* [WHAT THE EXERCISE ASKS]:
Repeat the records in full and exactly, omitting pictures.

* [EXTRACTED INFORMATION]:
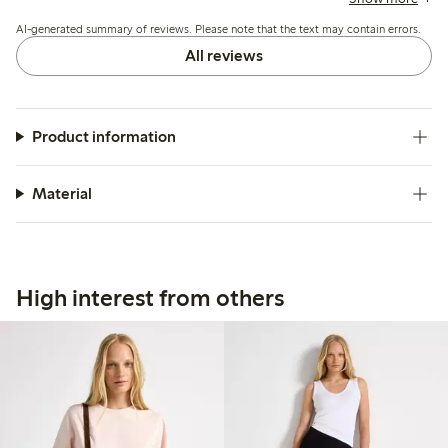
washing, but overall it suits casual summer wear well.
AI-generated summary of reviews. Please note that the text may contain errors.
All reviews
Product information
Material
High interest from others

* [OUTPUT OF THE TASK]:
washing, but overall it suits casual summer wear well.
AI-generated summary of reviews. Please note that the text may contain errors.
All reviews
Product information
Material
High interest from others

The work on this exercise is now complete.